Work request: Every line of the records that holds the word "historia" should be copied.

════════

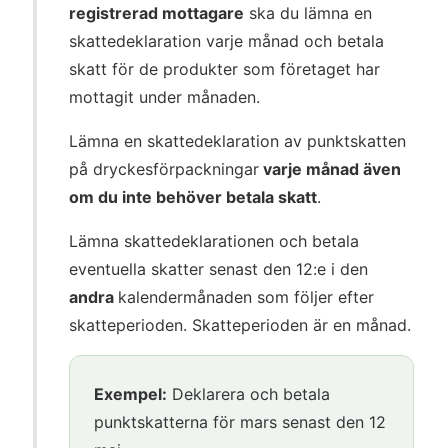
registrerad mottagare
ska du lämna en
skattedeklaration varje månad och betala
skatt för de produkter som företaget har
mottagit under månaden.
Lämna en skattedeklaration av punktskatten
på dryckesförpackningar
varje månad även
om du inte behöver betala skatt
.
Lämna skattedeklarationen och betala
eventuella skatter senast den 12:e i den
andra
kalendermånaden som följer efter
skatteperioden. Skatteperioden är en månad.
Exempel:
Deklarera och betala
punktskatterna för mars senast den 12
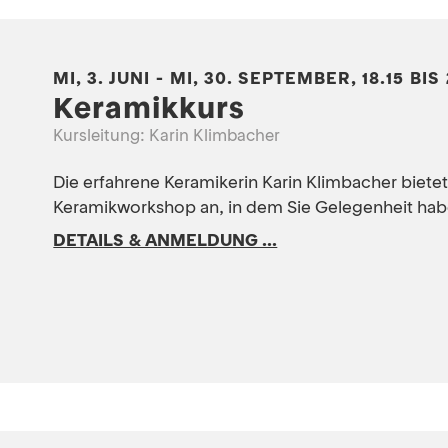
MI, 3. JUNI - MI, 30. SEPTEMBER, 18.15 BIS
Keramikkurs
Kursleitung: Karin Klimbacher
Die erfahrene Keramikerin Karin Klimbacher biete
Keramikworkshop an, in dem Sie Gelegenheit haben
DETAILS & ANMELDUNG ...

════════

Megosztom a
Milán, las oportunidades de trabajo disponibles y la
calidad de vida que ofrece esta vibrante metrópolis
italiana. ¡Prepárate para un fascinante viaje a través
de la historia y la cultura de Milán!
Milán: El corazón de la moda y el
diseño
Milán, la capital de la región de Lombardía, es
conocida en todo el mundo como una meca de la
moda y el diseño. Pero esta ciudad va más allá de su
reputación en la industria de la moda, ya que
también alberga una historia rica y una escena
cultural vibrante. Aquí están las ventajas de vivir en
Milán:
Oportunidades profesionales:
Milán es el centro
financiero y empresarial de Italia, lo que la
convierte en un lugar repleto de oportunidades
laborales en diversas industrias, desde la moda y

════════

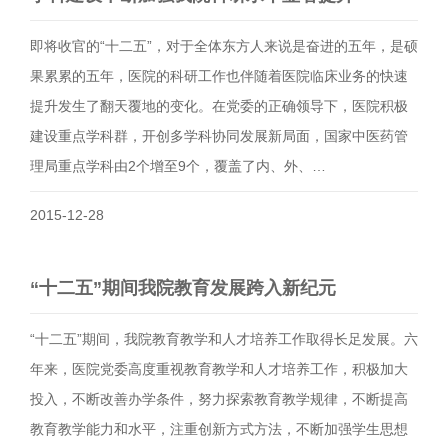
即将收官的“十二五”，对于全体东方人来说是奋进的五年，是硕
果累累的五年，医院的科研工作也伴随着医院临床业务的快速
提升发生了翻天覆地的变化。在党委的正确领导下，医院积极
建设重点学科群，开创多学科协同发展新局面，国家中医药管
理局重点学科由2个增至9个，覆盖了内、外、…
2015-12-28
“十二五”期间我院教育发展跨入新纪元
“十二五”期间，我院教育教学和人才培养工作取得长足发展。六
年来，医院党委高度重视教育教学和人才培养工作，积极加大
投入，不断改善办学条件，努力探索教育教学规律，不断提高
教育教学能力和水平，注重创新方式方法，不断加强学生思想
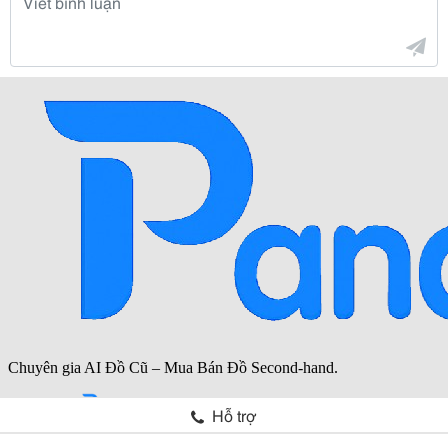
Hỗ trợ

════════

Solved problem:
de la historia y la cultura de Milán!
también alberga una historia rica y una escena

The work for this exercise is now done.